Eksistensi LSM Beugong Lam Jaroe di Kota Langsa : Soroti Kebijakan Publik hingga Kawal Aspirasi Masyarakat
0 menit baca
SERGAPNEWS.COM, KOTA LANGSA - Kehadiran Lembaga Swadaya masyarakat (LSM) menjadi salah satu elemen penting dalam mengawal kebijakan publik dan memperjuangkan aspirasi masyarakat.
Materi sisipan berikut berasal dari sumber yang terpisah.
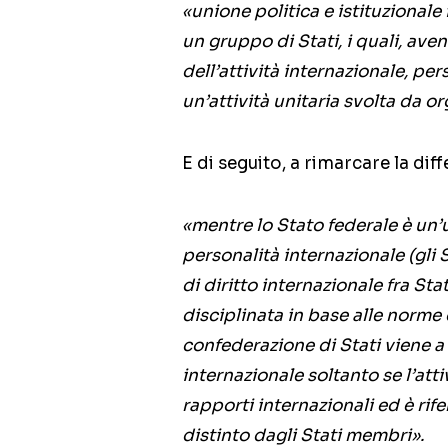
«unione politica e istituzionale f
un gruppo di Stati, i quali, av
dell’attività internazionale, p
un’attività unitaria svolta da o
E di seguito, a rimarcare la diff
«mentre lo Stato federale è un’u
personalità internazionale (gli 
di diritto internazionale fra Sta
disciplinata in base alle norme
confederazione di Stati viene a 
internazionale soltanto se l’att
rapporti internazionali ed è rif
distinto dagli Stati membri».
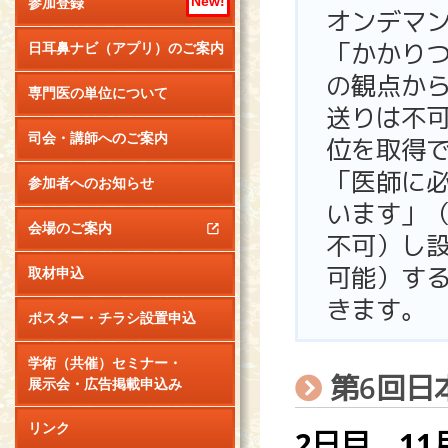
New!
参加登録
オンデマ
「かかり
日耳鼻ナビ（アプリ）のご案内
の観点か
専門医の単位について
送りは不
司会・講師へのご案内
位を取得
「医師に必
参加者へのお知らせ
います」
会場のご案内
不可）し
可能）す
取材申込
きます。
ポスター・チラシ設置申込
学術（共催）セミナー・
第6回日
展示会・広告掲載申込み
リンク
2日目 11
Di Kota Langsa, salah satu organisasi yang cukup aktif dalam menyuarakan berbagai persoalan publik adalah LSM Beugong Lam Jaroe.(12/03/2025)
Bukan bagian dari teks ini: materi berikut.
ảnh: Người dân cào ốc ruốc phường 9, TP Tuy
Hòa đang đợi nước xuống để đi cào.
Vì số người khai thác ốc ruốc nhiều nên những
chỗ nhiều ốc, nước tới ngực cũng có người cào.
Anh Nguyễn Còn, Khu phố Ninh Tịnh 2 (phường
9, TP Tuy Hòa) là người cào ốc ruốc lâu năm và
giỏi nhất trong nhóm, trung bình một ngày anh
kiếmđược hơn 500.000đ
LSM ini dikenal aktif melakukan advokasi, pengawasan, serta menyampaikan berbagai laporan maupun aspirasi masyarakat kepada instansi pemerintah maupun lembaga penegak hukum.
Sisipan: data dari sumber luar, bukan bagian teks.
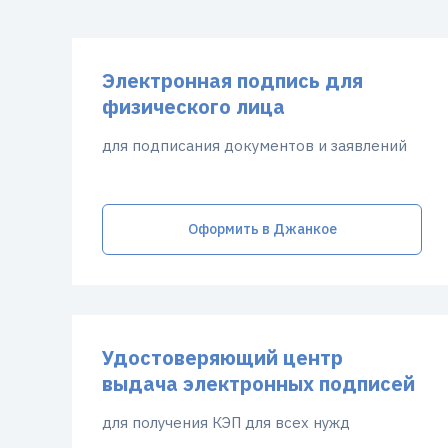
Электронная подпись для
физического лица
для подписания документов и заявлений
Оформить в Джанкое
Удостоверяющий центр
выдача электронных подписей
для получения КЭП для всех нужд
Dalam beberapa tahun terakhir, aktivis dari LSM Beugong Lam Jaroe kerap menyoroti sejumlah isu yang berkaitan dengan pelayanan publik, penggunaan anggaran, hingga dugaan penyimpangan dalam proyek pemerintah di wilayah Kota Langsa.
Salah satu langkah yang pernah dilakukan adalah melayangkan surat kepada aparat penegak hukum terkait dugaan penyimpangan dana program Makanan Gizi Gratis (MBG) di salah satu pasantren dengan nilai puluhan juta rupiah. Laporan tersebut bahkan disampaikan hingga ke tingkat pusat untuk meminta kejelasan proses penanganannya.
Selain itu, organisasi ini juga pernah mengajukan pengaduan masyarakat yang mendapat tanggapan dari Komisi Kepolisian Nasional Republik Indonesia (Kompolnas), sebagai bagian dari upaya advokasi terhadap persoalan hukum yang dialami warga.
Tidak hanya terkait persoalan hukum, LSM Beugong Lam Jaroe juga kerap menindaklanjuti keluhan masyarakat di bidang pendidikan dan pelayanan publik.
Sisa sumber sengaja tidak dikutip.